抗炎症作用がある薬を頻繁に飲むと、炎症を抑える効果が強くなり歯の動きがさまたげる可能性があります。また、痛み止めの種類によっては胃腸に負担をかける場合があるので自己判断するのは危険です。
医薬品の選択は、矯正治療や健康状態に影響を及ぼす可能性があります。必ず歯科医師に相談してください。
冷やしたり温めたりしない
歯や歯茎に痛みがあるからといって、冷やしたり温めたりすると逆効果になる可能性があります。冷やすことによって血の巡りが悪くなって歯の動きが遅れたり、温めることによって歯根膜の炎症が強まってより痛みが出たりすることがあります。

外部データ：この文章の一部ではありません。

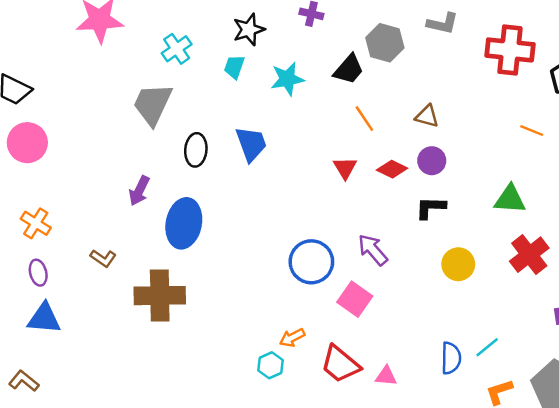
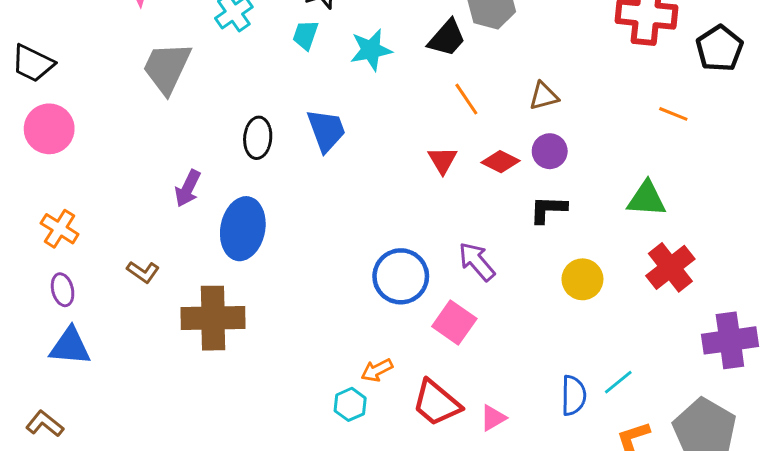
gray trapezoid: (153, 104) -> (167, 68), moved
brown triangle: (427, 116) -> (544, 96), turned -30
pink triangle: (386, 376) -> (493, 418), turned -35

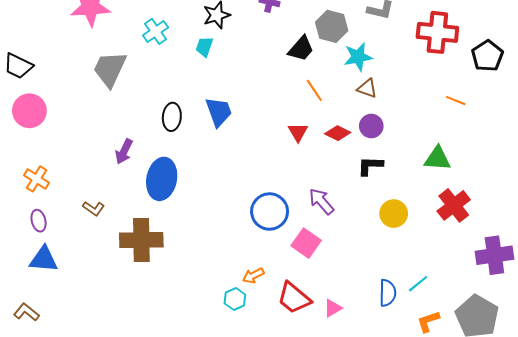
cyan star: (371, 50) -> (358, 57), moved
brown triangle: (544, 96) -> (367, 88), turned 35

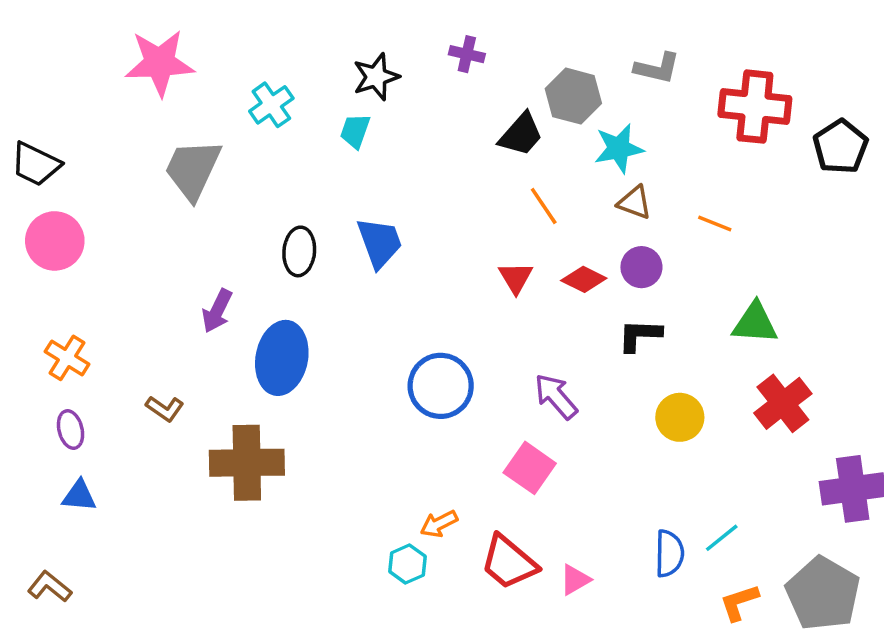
orange line: (456, 101) -> (715, 223), moved
blue circle: (270, 211) -> (441, 386), moved
blue triangle: (44, 259) -> (79, 496), size x0.7

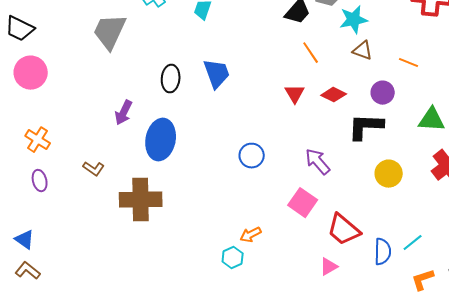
purple circle: (641, 267) -> (383, 93), moved
black L-shape: (640, 335) -> (366, 127), size x1.4
blue circle: (441, 386) -> (252, 156), size x0.7
blue triangle: (79, 496) -> (25, 240), moved, turned 30
red trapezoid: (509, 562) -> (344, 230), moved

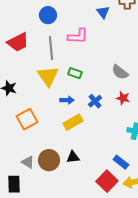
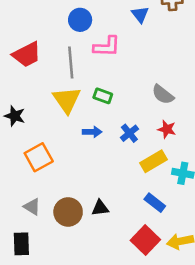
blue circle: (48, 15) -> (80, 20), moved
yellow rectangle: (73, 122) -> (153, 161), moved
gray triangle: (28, 162) -> (32, 207), moved
blue rectangle: (121, 162) -> (155, 203), moved

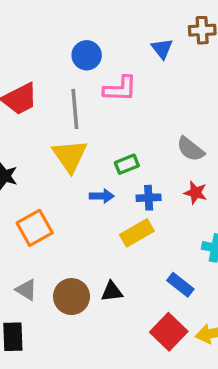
green rectangle: (103, 96) -> (127, 164), moved, turned -42
blue cross: (129, 133) -> (149, 198), turned 36
yellow rectangle: (153, 161) -> (137, 233), moved

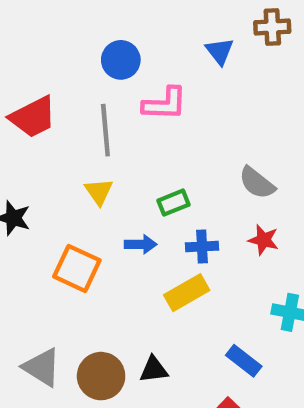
yellow triangle: (70, 156) -> (99, 192), size x0.6
orange square: (35, 228) -> (77, 268), moved, turned -36
gray triangle: (26, 290) -> (42, 367), size x1.4

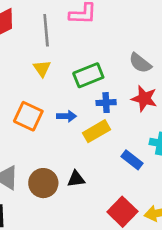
green rectangle: (173, 203) -> (88, 75), size x1.5
red star: (264, 240) -> (144, 98), size x1.4
blue arrow: (141, 244) -> (67, 116), moved
blue rectangle: (244, 361) -> (132, 160), moved

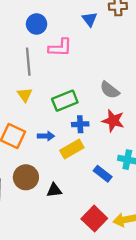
brown circle: (43, 183) -> (26, 177), moved

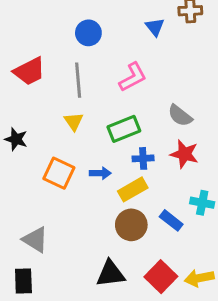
pink L-shape: (60, 48) -> (133, 77), moved, turned -30
brown circle: (26, 177) -> (131, 225), moved
black triangle: (54, 190) -> (111, 274), moved, size x1.5

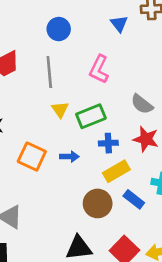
pink L-shape: (133, 77) -> (99, 69), turned 144
yellow triangle: (74, 121) -> (60, 110), moved
yellow rectangle: (133, 189) -> (116, 171), moved

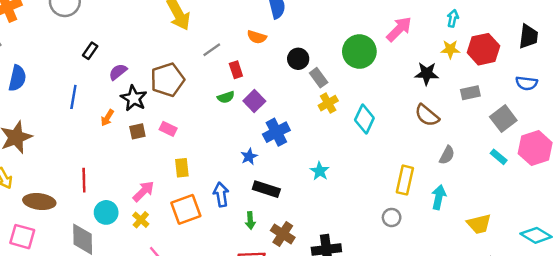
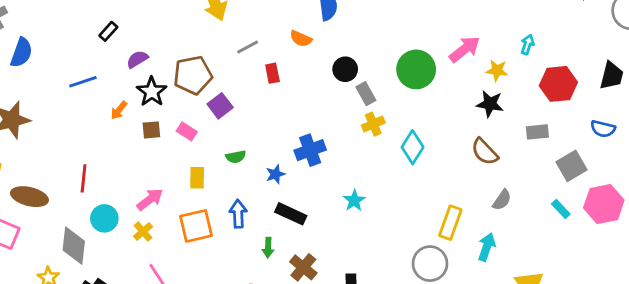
yellow star: (450, 49) -> (497, 70), moved
blue line: (73, 97) -> (83, 82), turned 55
green semicircle: (226, 97) -> (236, 157), moved
purple square: (254, 101) -> (220, 106), moved
gray circle: (392, 217) -> (430, 264), size x1.6

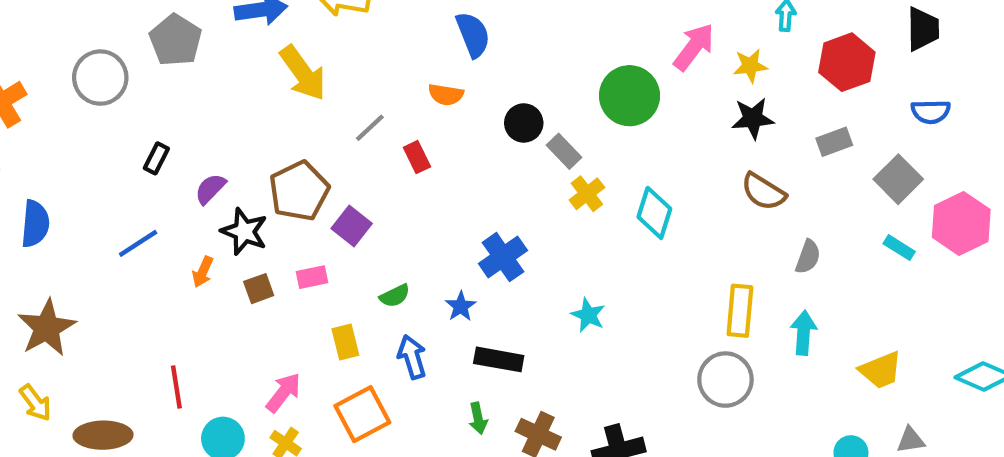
pink rectangle: (187, 131) -> (312, 277), turned -30
blue arrow: (238, 214) -> (412, 357), moved

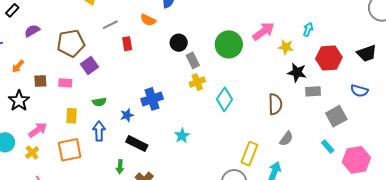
black trapezoid: (923, 29) -> (367, 53), turned 55
black star: (753, 118) -> (297, 72), moved
brown semicircle: (763, 192) -> (275, 104), turned -140
pink hexagon: (961, 223) -> (356, 160), moved
black star: (244, 231) -> (19, 101), moved

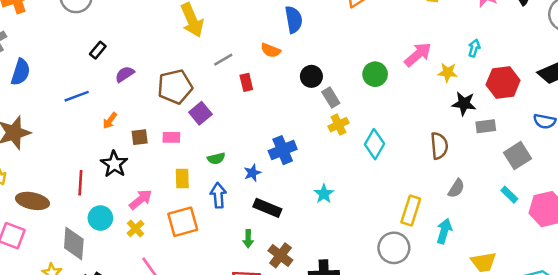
green circle: (229, 44) -> (375, 74), size x0.7

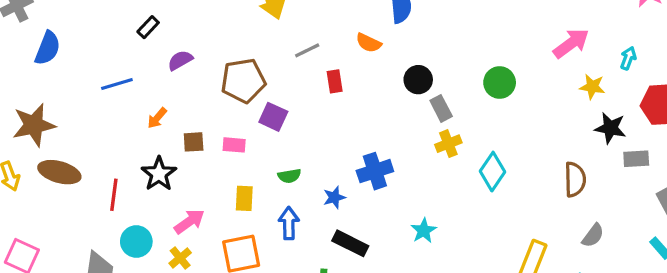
pink arrow: (418, 54) -> (571, 43), moved
purple square: (200, 113) -> (273, 117), turned -30
brown ellipse: (32, 201) -> (59, 172), moved

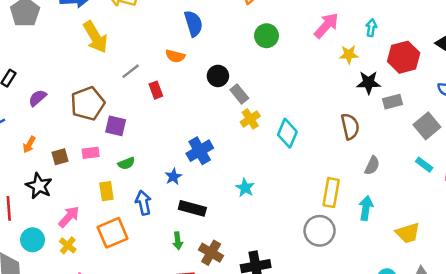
green circle: (500, 82) -> (266, 36), moved
green semicircle: (289, 176) -> (126, 163), moved

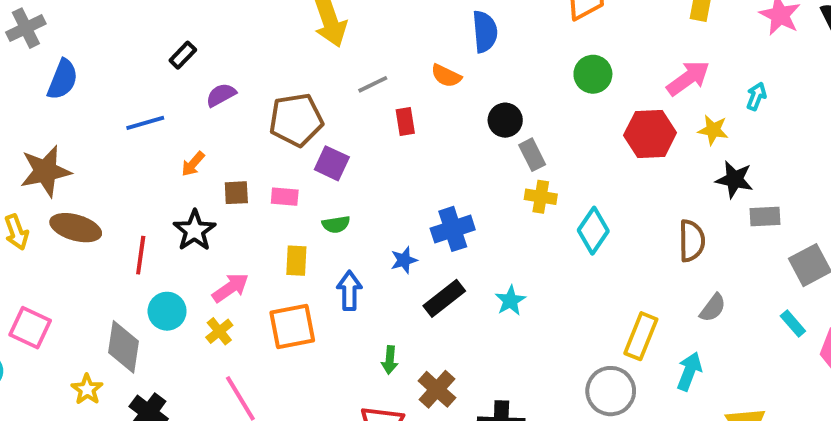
red hexagon: (404, 57) -> (650, 134), moved
yellow cross: (250, 119) -> (541, 197), turned 30
black rectangle: (192, 208) -> (444, 298), moved, turned -65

痛みが強い場合は、自己判断で対処せずに早めに受診してください。口内トラブルが起きていないか確認してもらいましょう。
まとめ
この記事では、マウスピース矯正で痛みが出る原因や対処法、注意点についてお話ししました。
マウスピース矯正では、歯が動くことによって歯根膜が刺激され、歯や歯茎の痛みを生じさせる可能性があります。治療中に痛みが出る場合は、ひとつ前のマウスピースを装着したり、処方してもらった痛み止めを飲んだりして様子を見ましょう。
痛いからといって自己判断でマウスピースを外したり、冷やしたり温めたりすることは控えてください。ぜひこの記事を参考に、マウスピース矯正の痛みに悩まされない生活を送ってください。